I started using the internet in high school to do research. For a time, the only time I would get online is to check my email, which wasn't often, and occasionally, I would play games like Mahjong and Scrabble online. Then, I discovered Myspace and I just thought it was so cool that you could connect with all your friends, change your profile song, picture and interactive backgrounds daily if you wanted to. Myspace was awesome! However, that was in 2004 before Facebook became available to the public (meaning you did not have to have a particular school affiliation to join). Technology has changed so much in the past few years that I now almost never use a PC or my laptop to get online; I can do it all from my smartphone. I get online to see what my friends and family are doing on Facebook, pay bills, punch out school assignments and emails, shop and do reseach- all this from my handheld computer that also happens to make phone calls a.k.a. my HTC Evo. The most amazing thing that the internet has given me is the opportunity to reconnect with relatives I haven't seen in years. One relative in particular has become so dear to me in the past few years since we found each other on Facebook that I am forever greatful to the internet for making our reunion possible.

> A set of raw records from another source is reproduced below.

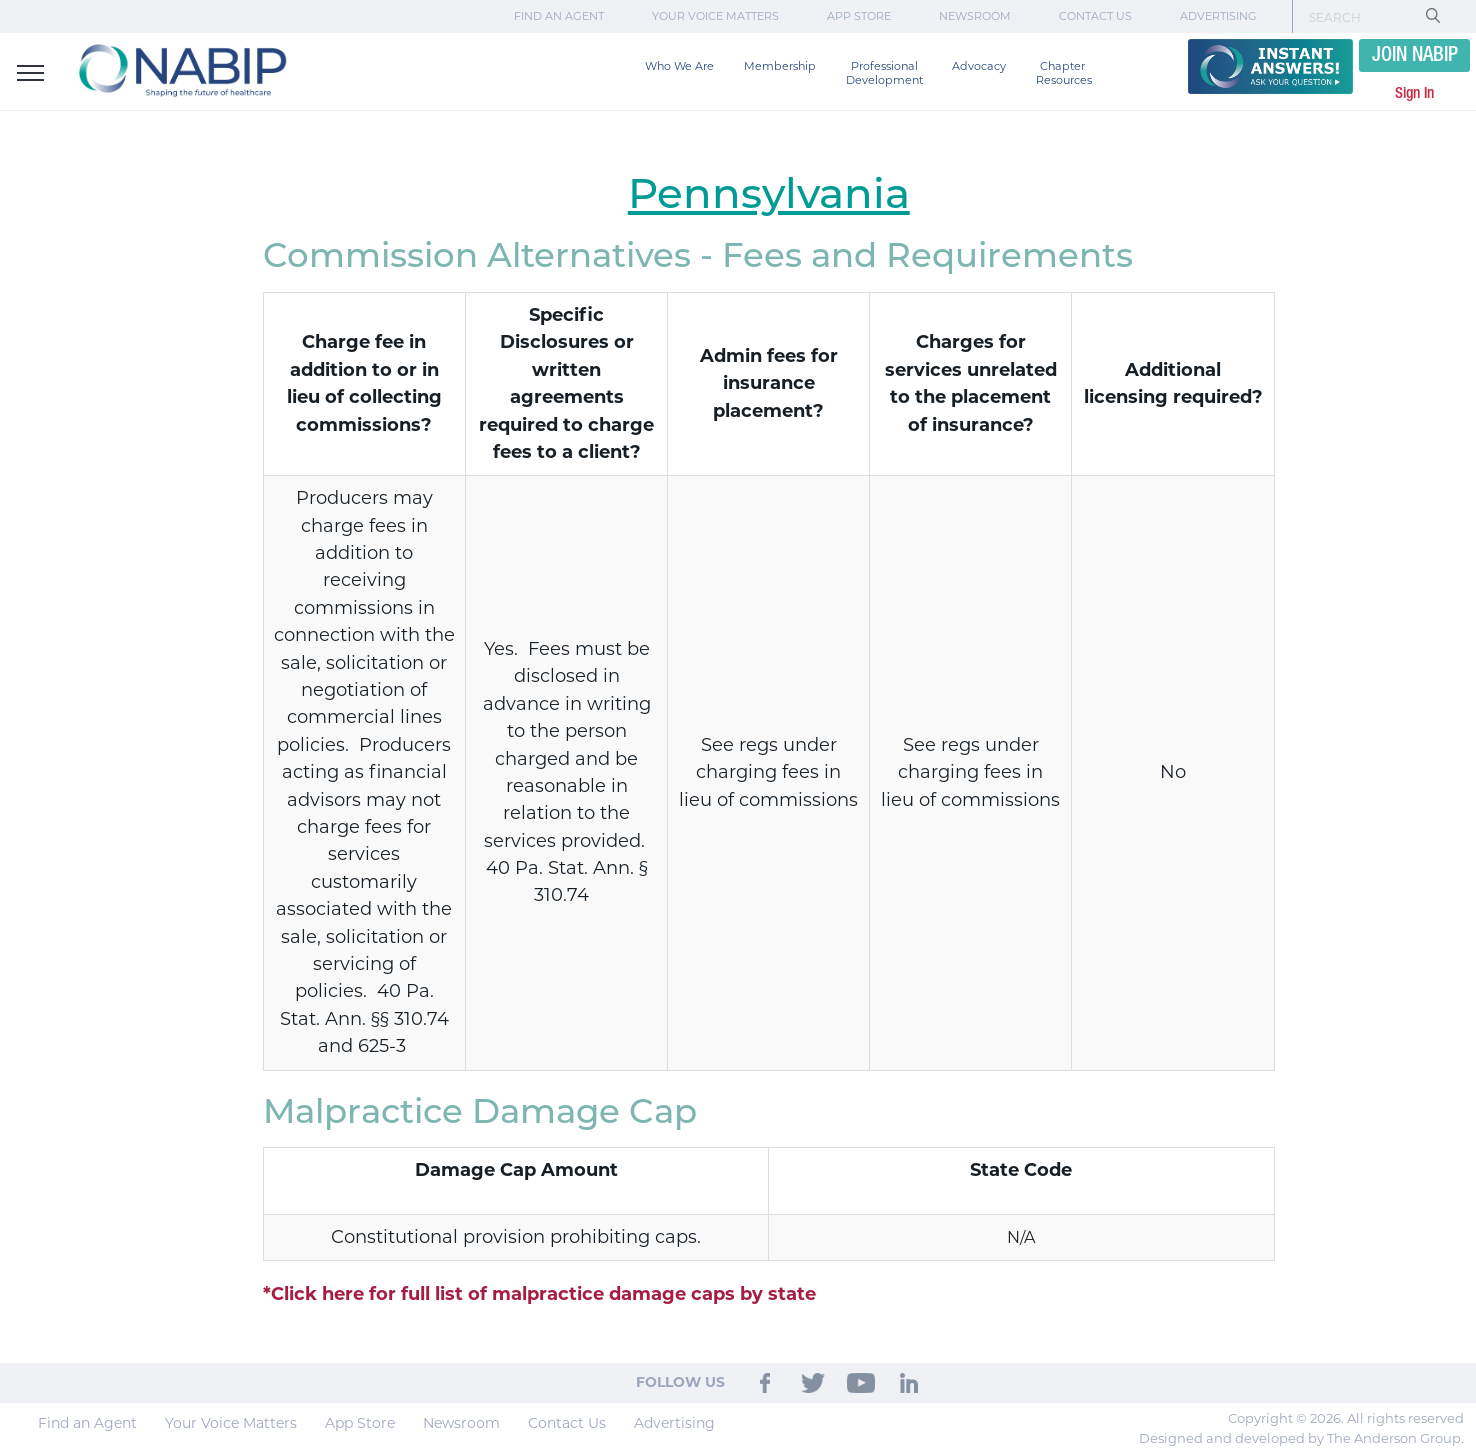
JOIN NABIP (1415, 56)
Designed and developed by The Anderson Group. (1301, 1438)
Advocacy (979, 66)
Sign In (1414, 94)
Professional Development (884, 73)
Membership (780, 66)
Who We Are (679, 66)
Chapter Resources (1064, 73)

The way that my mom and I are different in the way we use the internet is, as I said, I use my smartphone to surf the web, whereas she uses an outdated personal computer (but hey, it gets the job done!). She primarily uses the internet to bank online, pay bills and check balances, and only occasionally gets on Facebook. I however, pull up Facebook whenever there is a lull in my day or I am bored, and everything else is sort of secondary. I think this is common among my gerneration as boredom is just unacceptable to us. My maternal grandmother (my only living grandparent) wouldn't even know what to do with a computer much less be able to get online. I think this is because she has never been exposed to computers since she has never had to work. Because she can still use the telephone or snail mail to pay bills and take care of her business, I don't think this is a problem for her as of yet. Should she live very many more years, it might become a problem. Of course, she will always have one of her children or grandchildren to help her thus enabling her ingnorance. It would, however, benefit her to learn how to use a computer/the internet since she loves shopping. Although, I would be worried to see her credit card bill afterwards, she could have some fun on QVC.com!
Over the next few years, as the internet becomes more of a pervasive part of our daily lives, the divide between internet users and non-users is only going to widen. Internet users are going to have more of a competive edge over non-users in business and among their peers in general. Technology is moving forward and we must learn how to adapt and move forward along with it, otherwise we will be left behind.